Look through the entries for the string "files" and copy every line where it shows up.

_ _ _ _

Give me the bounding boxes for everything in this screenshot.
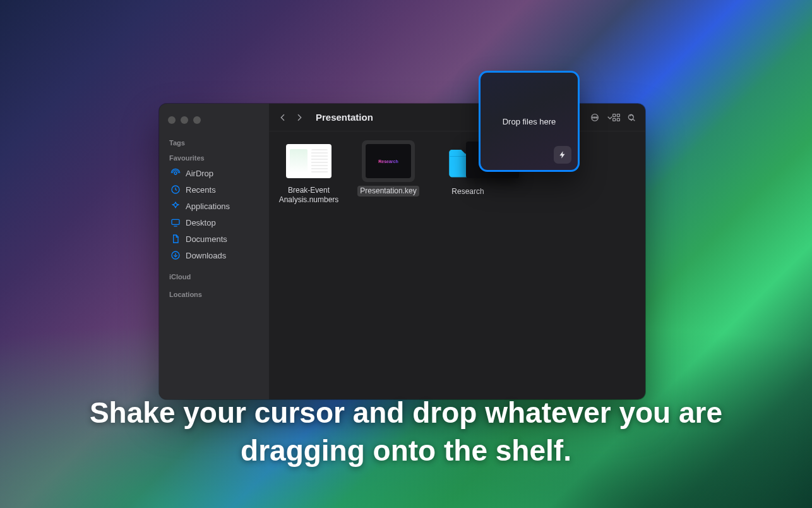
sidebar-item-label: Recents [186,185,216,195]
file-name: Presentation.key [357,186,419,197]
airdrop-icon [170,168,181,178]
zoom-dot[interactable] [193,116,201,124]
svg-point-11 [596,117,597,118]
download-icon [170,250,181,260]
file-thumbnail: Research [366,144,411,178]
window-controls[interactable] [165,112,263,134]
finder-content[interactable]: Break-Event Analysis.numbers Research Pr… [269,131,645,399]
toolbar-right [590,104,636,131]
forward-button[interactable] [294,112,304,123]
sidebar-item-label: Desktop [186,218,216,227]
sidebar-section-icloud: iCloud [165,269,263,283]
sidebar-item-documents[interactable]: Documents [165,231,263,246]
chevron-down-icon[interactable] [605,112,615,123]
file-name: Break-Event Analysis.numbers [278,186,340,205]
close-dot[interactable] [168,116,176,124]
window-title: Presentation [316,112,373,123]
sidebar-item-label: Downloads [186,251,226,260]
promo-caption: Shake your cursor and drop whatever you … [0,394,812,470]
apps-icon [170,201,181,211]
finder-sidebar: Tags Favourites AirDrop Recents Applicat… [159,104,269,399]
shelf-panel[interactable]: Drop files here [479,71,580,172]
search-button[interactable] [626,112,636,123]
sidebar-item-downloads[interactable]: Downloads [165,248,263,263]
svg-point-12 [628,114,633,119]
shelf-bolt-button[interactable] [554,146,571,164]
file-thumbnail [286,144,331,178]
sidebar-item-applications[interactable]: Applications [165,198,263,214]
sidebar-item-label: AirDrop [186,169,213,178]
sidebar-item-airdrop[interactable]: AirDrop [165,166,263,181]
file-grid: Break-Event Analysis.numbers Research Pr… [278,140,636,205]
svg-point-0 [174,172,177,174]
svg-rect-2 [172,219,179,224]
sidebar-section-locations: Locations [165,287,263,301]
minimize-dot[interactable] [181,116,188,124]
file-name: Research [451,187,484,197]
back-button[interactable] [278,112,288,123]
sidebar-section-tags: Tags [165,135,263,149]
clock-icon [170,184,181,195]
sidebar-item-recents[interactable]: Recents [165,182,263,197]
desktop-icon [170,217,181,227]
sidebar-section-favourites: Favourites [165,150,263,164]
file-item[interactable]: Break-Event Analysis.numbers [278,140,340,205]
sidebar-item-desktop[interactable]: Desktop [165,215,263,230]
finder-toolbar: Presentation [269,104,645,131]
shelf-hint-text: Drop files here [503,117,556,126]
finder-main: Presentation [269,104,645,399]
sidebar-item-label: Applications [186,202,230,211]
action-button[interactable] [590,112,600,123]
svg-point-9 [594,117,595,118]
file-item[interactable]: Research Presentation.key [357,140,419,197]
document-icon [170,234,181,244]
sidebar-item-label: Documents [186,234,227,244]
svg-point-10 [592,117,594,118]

_ _ _ _

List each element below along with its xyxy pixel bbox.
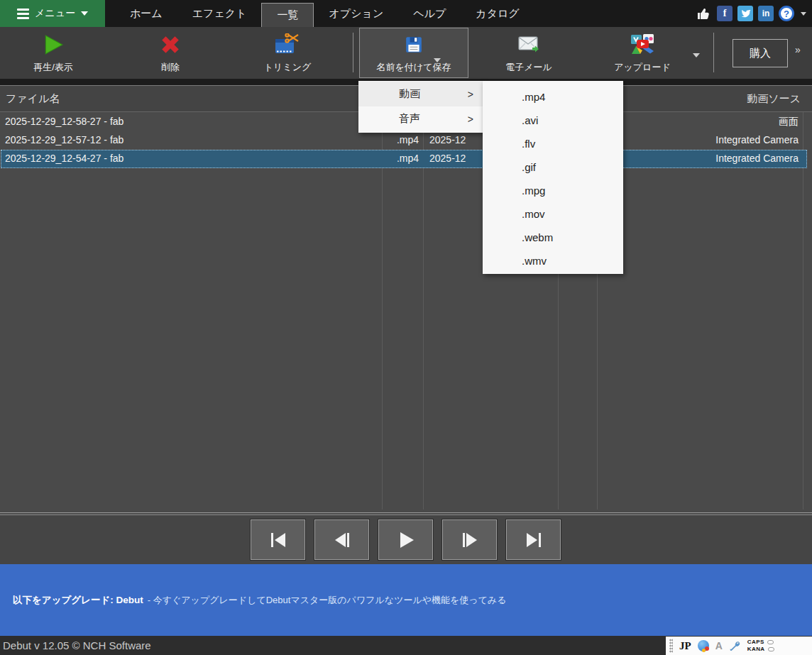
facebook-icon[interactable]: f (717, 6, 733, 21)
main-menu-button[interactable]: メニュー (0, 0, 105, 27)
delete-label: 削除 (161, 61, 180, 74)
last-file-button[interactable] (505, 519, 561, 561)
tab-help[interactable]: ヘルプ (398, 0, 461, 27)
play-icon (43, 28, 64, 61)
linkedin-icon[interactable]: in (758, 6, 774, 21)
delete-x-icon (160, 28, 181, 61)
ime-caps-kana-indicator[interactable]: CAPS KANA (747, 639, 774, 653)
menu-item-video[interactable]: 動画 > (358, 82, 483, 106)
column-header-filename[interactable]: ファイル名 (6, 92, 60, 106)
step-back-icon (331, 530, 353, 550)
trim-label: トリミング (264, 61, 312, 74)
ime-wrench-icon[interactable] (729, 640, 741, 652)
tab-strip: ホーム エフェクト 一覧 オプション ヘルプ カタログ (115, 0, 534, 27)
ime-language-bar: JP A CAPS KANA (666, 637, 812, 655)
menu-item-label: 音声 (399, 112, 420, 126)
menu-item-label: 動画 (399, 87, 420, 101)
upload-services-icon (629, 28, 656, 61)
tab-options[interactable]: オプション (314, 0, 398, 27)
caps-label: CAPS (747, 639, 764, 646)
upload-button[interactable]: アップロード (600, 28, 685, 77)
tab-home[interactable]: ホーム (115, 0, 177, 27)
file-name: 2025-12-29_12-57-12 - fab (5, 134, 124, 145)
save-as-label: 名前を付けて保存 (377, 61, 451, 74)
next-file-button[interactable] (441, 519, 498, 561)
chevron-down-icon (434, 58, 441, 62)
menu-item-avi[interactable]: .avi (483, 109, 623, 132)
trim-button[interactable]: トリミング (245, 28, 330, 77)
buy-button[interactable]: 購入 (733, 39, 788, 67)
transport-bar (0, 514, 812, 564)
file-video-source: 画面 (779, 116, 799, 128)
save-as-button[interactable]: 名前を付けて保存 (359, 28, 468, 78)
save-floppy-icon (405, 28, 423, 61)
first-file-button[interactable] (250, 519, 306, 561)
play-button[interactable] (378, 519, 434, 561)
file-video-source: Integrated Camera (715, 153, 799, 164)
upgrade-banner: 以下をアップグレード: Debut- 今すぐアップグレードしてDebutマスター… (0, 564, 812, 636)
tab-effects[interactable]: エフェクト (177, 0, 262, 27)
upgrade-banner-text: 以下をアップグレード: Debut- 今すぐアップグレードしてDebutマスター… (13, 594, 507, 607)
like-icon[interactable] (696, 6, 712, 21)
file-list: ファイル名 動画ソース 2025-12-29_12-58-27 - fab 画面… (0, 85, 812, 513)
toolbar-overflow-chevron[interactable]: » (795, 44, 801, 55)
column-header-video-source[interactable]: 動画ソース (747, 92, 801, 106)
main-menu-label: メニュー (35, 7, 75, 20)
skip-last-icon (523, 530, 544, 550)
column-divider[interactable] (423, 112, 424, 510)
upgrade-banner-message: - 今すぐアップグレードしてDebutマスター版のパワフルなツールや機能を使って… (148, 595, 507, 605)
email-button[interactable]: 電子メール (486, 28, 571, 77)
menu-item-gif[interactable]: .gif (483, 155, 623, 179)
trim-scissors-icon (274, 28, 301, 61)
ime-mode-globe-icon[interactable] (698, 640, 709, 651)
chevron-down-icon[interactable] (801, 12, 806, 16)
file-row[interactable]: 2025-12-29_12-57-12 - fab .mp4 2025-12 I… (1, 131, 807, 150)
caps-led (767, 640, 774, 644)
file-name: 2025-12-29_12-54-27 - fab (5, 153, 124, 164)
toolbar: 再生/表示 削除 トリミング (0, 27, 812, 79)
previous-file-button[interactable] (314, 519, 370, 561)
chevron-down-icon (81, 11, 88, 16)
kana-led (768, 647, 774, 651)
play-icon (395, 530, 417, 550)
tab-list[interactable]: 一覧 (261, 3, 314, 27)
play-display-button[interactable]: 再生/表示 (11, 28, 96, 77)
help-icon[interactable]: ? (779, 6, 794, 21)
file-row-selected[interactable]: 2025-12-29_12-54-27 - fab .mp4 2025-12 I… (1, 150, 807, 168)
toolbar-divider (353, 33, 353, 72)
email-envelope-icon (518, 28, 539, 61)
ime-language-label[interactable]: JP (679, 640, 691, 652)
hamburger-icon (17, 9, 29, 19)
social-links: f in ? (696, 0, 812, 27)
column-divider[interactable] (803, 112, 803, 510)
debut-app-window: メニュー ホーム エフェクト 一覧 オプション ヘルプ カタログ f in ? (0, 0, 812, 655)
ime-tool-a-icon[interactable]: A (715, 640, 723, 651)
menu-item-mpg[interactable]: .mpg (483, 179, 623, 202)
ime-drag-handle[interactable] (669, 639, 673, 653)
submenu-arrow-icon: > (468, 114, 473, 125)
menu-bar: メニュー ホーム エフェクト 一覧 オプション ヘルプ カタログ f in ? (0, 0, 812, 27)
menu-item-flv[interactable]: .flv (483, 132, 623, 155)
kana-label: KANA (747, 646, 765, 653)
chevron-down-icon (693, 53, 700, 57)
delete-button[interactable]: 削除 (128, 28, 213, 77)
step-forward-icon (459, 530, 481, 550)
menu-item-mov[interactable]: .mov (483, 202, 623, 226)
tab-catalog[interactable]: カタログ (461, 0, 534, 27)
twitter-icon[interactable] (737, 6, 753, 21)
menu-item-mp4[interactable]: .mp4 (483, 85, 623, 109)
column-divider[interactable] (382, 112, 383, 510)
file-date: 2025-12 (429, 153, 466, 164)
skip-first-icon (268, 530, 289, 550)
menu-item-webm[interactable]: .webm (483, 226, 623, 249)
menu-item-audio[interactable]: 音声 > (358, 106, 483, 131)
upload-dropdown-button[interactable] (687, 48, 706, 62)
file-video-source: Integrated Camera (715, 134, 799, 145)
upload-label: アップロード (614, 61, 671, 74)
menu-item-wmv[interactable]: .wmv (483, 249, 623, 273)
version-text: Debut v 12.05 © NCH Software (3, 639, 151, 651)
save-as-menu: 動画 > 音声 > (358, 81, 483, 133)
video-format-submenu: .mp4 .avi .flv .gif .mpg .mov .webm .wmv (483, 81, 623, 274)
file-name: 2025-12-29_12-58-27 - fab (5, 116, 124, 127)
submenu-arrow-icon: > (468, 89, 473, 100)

_ _ _ _

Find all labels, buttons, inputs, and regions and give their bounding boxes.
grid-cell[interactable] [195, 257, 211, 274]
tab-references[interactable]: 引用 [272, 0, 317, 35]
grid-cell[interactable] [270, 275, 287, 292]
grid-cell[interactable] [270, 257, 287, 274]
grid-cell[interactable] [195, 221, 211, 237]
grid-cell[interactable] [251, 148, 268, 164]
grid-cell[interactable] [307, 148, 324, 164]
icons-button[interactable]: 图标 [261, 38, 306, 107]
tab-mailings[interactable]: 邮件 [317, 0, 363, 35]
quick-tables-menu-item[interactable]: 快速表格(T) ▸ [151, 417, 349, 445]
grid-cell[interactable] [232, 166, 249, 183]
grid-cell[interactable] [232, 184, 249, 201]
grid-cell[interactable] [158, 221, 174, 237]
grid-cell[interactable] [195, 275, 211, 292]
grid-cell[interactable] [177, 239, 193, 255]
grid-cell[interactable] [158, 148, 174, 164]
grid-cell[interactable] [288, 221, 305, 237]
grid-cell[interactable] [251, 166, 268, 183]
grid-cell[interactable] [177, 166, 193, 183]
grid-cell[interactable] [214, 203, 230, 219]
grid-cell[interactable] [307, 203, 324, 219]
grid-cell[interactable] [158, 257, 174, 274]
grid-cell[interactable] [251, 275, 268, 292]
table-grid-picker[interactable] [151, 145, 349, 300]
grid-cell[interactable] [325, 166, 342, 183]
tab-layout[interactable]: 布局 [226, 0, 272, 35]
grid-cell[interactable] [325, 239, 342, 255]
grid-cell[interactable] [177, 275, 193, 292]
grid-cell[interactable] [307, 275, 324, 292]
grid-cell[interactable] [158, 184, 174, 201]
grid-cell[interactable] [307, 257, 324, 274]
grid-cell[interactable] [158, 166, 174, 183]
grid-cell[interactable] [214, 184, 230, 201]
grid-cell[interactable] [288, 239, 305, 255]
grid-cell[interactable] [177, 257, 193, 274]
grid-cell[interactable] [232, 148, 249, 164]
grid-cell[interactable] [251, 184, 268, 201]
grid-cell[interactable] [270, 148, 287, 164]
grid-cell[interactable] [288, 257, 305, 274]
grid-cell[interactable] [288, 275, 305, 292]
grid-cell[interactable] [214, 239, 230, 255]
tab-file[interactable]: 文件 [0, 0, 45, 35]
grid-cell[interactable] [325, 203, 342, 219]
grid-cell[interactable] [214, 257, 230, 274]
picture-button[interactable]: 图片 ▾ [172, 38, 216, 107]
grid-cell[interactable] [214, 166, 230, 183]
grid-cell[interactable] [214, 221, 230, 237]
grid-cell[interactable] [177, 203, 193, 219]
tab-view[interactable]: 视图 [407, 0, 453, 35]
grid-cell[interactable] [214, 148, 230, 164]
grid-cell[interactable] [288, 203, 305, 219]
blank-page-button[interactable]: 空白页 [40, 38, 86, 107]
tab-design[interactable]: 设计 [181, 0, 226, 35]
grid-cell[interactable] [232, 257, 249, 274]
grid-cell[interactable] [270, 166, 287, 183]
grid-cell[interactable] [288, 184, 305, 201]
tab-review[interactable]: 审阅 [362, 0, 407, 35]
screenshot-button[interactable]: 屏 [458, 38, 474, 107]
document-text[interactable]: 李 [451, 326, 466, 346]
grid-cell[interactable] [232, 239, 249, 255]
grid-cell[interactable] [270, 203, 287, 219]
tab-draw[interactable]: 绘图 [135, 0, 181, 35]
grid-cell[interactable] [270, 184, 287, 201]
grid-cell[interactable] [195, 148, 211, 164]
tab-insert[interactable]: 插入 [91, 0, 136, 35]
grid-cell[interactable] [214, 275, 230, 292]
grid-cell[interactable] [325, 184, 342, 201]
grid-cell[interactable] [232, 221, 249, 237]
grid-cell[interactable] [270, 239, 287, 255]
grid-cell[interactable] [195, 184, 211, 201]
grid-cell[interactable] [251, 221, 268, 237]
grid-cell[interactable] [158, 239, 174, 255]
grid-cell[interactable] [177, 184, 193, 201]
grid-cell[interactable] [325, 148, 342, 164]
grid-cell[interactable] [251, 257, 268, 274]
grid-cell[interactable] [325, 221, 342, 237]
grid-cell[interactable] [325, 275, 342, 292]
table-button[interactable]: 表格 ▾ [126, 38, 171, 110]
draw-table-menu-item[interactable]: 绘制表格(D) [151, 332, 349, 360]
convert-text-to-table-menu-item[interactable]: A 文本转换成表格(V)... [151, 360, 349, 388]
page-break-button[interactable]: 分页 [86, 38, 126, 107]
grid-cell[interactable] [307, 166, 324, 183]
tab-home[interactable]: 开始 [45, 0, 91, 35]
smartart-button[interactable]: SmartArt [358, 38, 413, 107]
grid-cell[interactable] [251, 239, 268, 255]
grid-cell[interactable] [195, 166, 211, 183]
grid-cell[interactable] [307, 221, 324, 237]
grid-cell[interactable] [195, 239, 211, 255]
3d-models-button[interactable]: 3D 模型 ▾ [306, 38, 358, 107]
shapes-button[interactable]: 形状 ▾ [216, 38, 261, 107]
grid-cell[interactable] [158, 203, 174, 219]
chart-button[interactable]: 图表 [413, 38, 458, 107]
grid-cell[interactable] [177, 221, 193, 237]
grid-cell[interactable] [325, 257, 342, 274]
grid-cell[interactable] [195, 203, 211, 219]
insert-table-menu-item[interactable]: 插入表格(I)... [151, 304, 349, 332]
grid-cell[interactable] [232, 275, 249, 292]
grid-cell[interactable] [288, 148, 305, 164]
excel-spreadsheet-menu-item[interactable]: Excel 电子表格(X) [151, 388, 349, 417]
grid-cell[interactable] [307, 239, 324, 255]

_ _ _ _

ANSWER:
shelf-panel[interactable]: Drop files here [479,71,580,172]
shelf-hint-text: Drop files here [503,117,556,126]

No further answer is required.